BATANG, AYOSEMARANG.COM -- Sebanyak 10 Kepala Keluarga (KK) warga Dukuh Rejosari, Desa Pranten, Kecamatan Bawang, Batang menolak relokasi padahal terancam perluasan Kawah Siglagah, Gunung Sipandu.
Sekretaris Desa Pranten, Ela Nurlaila menyebut, kejadian penolakan relokasi perluasan Kawah Siglagah sempat ada miskomunikasi antara desa, BPBD, dan DPRKP.
Awalnya, warga Dukuh Rejosari antusias mendapat bantuan lewat rumah sistem panel instan alias ruspin.

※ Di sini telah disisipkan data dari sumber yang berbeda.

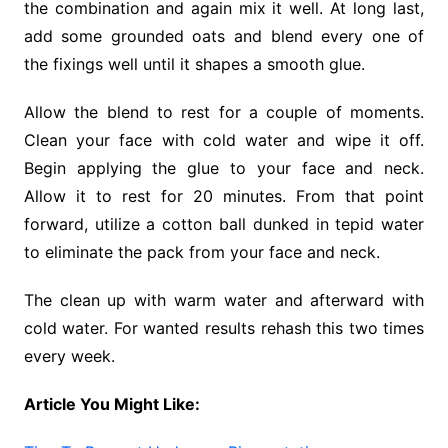
the combination and again mix it well. At long last,
add some grounded oats and blend every one of
the fixings well until it shapes a smooth glue.
Allow the blend to rest for a couple of moments.
Clean your face with cold water and wipe it off.
Begin applying the glue to your face and neck.
Allow it to rest for 20 minutes. From that point
forward, utilize a cotton ball dunked in tepid water
to eliminate the pack from your face and neck.
The clean up with warm water and afterward with
cold water. For wanted results rehash this two times
every week.
Article You Might Like:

Baca Juga: 10 KK Tolak Relokasi, Bupati Batang Takut Warganya Jadi Korban Perluasan Kawah Siglagah
"Dulu 10 rumah itu memang menghendaki relokasi, tetapi makin kesini mereka berfikir untuk hak atas tanah yang nantinya dibuat relokasi," jelasnya.
Sekarang 10 KK bertahan di bawah tebing Kawah Siglagah.
"Karena 10 rumah itu sudah sertifikat hak milik sedangkan rencana tukar guling antara tanah kas desa dan tanah hak milik warga butuh proses yang lama," imbuhnya.
Baca Juga: Tiap Tahun Ada Pelebaran Kawah Gunung Sipandu, 10 KK Masih Tolak Relokasi
Dia menambahkan, untuk deteksi peringatan dini bencana, pihak Pemdes, PT Geo Dipa dan BPBD telah saling berkoordinasi dengan memasang peralatan deteksi bencana.
"Sudah ada alat pendeteksi bencana dari PT Geo Dipa, kemudian dari BPBD juga sudah memasang lampu sorot untuk pemantauan jika terjadi longsor, warga juga sudah diberikan beberapa pemahaman terkait simulasi penyelamatan diri jika terjadi bencana," katanya.